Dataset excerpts
++++++++++++++++++++

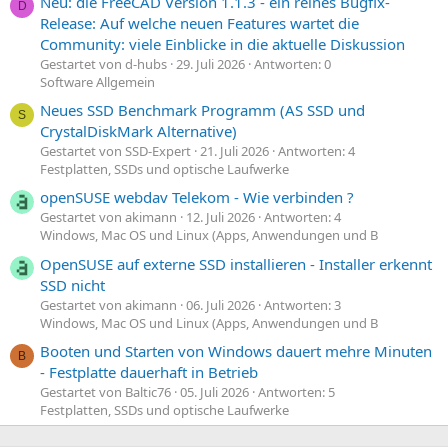
Neu: die FreeCAD Version 1.1.3 - ein reines Bugfix-
D
Release: Auf welche neuen Features wartet die
Community: viele Einblicke in die aktuelle Diskussion
Gestartet von d-hubs
29. Juli 2026
Antworten: 0
Software Allgemein
Neues SSD Benchmark Programm (AS SSD und
S
CrystalDiskMark Alternative)
Gestartet von SSD-Expert
21. Juli 2026
Antworten: 4
Festplatten, SSDs und optische Laufwerke
openSUSE webdav Telekom - Wie verbinden ?
Gestartet von akimann
12. Juli 2026
Antworten: 4
Windows, Mac OS und Linux (Apps, Anwendungen und B
OpenSUSE auf externe SSD installieren - Installer erkennt
SSD nicht
Gestartet von akimann
06. Juli 2026
Antworten: 3
Windows, Mac OS und Linux (Apps, Anwendungen und B
Booten und Starten von Windows dauert mehre Minuten
B
- Festplatte dauerhaft in Betrieb
Gestartet von Baltic76
05. Juli 2026
Antworten: 5
Festplatten, SSDs und optische Laufwerke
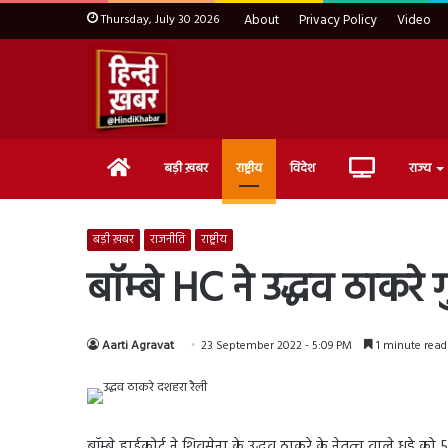
Thursday, July 30 2026
About
Privacy Policy
Video
Home
Live
बड़ी ख़बर
राष्ट्रीय
विदेश
राज्य
TV
बड़ी ख़बर
राजनीति
राष्ट्रीय
बॉम्बे HC ने उद्धव ठाकरे
Aarti Agravat
23 September 2022 - 5:09 PM
1 minute read
बॉम्बे हाईकोर्ट ने शिवसेना के उद्धव ठाकरे के नेतृत्व वाले धड़े क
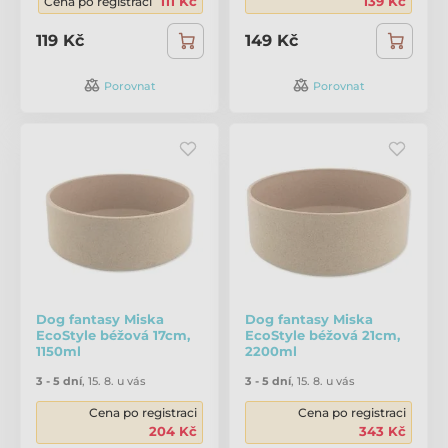
111 Kč
139 Kč
Cena po registraci
119 Kč
149 Kč
Porovnat
Porovnat
Dog fantasy Miska
Dog fantasy Miska
EcoStyle béžová 17cm,
EcoStyle béžová 21cm,
1150ml
2200ml
3 - 5 dní
,
15. 8. u vás
3 - 5 dní
,
15. 8. u vás
Cena po registraci
Cena po registraci
204 Kč
343 Kč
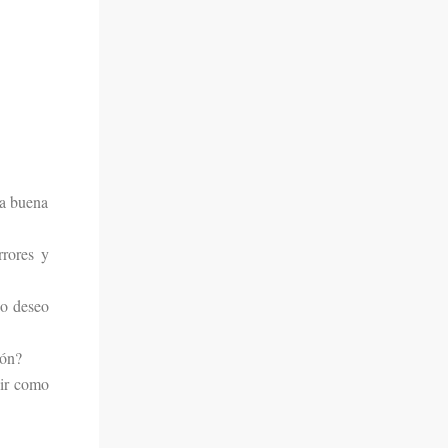
na buena
rrores y
no deseo
ión?
lir como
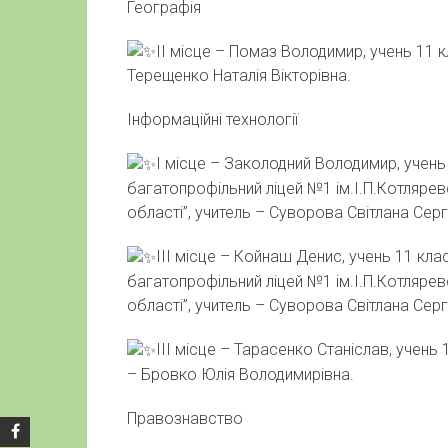
Географія
ІІ місце – Помаз Володимир, учень 11 
Терещенко Наталія Вікторівна.
Інформаційні технології
І місце – Заколодний Володимир, учен
багатопрофільний ліцей №1 ім.І.П.Котляре
області”, учитель – Суворова Світлана Сергі
ІІІ місце – Койнаш Денис, учень 11 кл
багатопрофільний ліцей №1 ім.І.П.Котляре
області”, учитель – Суворова Світлана Сергі
ІІІ місце – Тарасенко Станіслав, учень
– Бровко Юлія Володимирівна.
Правознавство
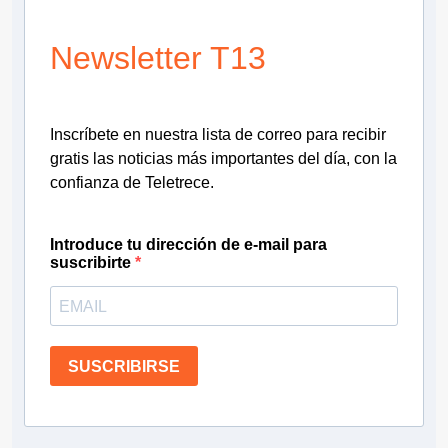
Newsletter T13
Inscríbete en nuestra lista de correo para recibir
gratis las noticias más importantes del día, con la
confianza de Teletrece.
Introduce tu dirección de e-mail para
suscribirte
SUSCRIBIRSE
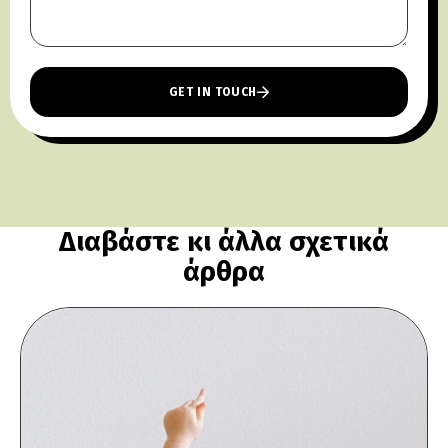
GET IN TOUCH
Διαβάστε κι άλλα σχετικά
άρθρα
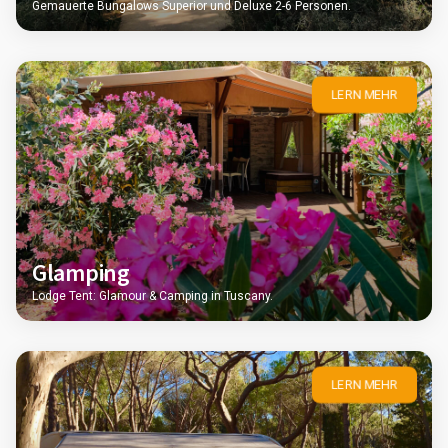
Gemauerte Bungalows Superior und Deluxe 2-6 Personen.
LERN MEHR
Glamping
Lodge Tent: Glamour & Camping in Tuscany.
LERN MEHR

++++++++++++++++++++

PROMPT:
Print the entries above word for word, without pictures.

SOLUTION BELOW:
Neu: die FreeCAD Version 1.1.3 - ein reines Bugfix-
D
Release: Auf welche neuen Features wartet die
Community: viele Einblicke in die aktuelle Diskussion
Gestartet von d-hubs
29. Juli 2026
Antworten: 0
Software Allgemein
Neues SSD Benchmark Programm (AS SSD und
S
CrystalDiskMark Alternative)
Gestartet von SSD-Expert
21. Juli 2026
Antworten: 4
Festplatten, SSDs und optische Laufwerke
openSUSE webdav Telekom - Wie verbinden ?
Gestartet von akimann
12. Juli 2026
Antworten: 4
Windows, Mac OS und Linux (Apps, Anwendungen und B
OpenSUSE auf externe SSD installieren - Installer erkennt
SSD nicht
Gestartet von akimann
06. Juli 2026
Antworten: 3
Windows, Mac OS und Linux (Apps, Anwendungen und B
Booten und Starten von Windows dauert mehre Minuten
B
- Festplatte dauerhaft in Betrieb
Gestartet von Baltic76
05. Juli 2026
Antworten: 5
Festplatten, SSDs und optische Laufwerke
Thursday, July 30 2026
About
Privacy Policy
Video
Home
Live
बड़ी ख़बर
राष्ट्रीय
विदेश
राज्य
TV
बड़ी ख़बर
राजनीति
राष्ट्रीय
बॉम्बे HC ने उद्धव ठाकरे
Aarti Agravat
23 September 2022 - 5:09 PM
1 minute read
बॉम्बे हाईकोर्ट ने शिवसेना के उद्धव ठाकरे के नेतृत्व वाले धड़े क
111 Kč
139 Kč
Cena po registraci
119 Kč
149 Kč
Porovnat
Porovnat
Dog fantasy Miska
Dog fantasy Miska
EcoStyle béžová 17cm,
EcoStyle béžová 21cm,
1150ml
2200ml
3 - 5 dní
,
15. 8. u vás
3 - 5 dní
,
15. 8. u vás
Cena po registraci
Cena po registraci
204 Kč
343 Kč
na buena
rrores y
no deseo
ión?
lir como
Географія
ІІ місце – Помаз Володимир, учень 11 
Терещенко Наталія Вікторівна.
Інформаційні технології
І місце – Заколодний Володимир, учен
багатопрофільний ліцей №1 ім.І.П.Котляре
області”, учитель – Суворова Світлана Сергі
ІІІ місце – Койнаш Денис, учень 11 кл
багатопрофільний ліцей №1 ім.І.П.Котляре
області”, учитель – Суворова Світлана Сергі
ІІІ місце – Тарасенко Станіслав, учень
– Бровко Юлія Володимирівна.
Правознавство
Newsletter T13
Inscríbete en nuestra lista de correo para recibir
gratis las noticias más importantes del día, con la
confianza de Teletrece.
Introduce tu dirección de e-mail para
suscribirte
SUSCRIBIRSE
GET IN TOUCH
Διαβάστε κι άλλα σχετικά
άρθρα
Gemauerte Bungalows Superior und Deluxe 2-6 Personen.
LERN MEHR
Glamping
Lodge Tent: Glamour & Camping in Tuscany.
LERN MEHR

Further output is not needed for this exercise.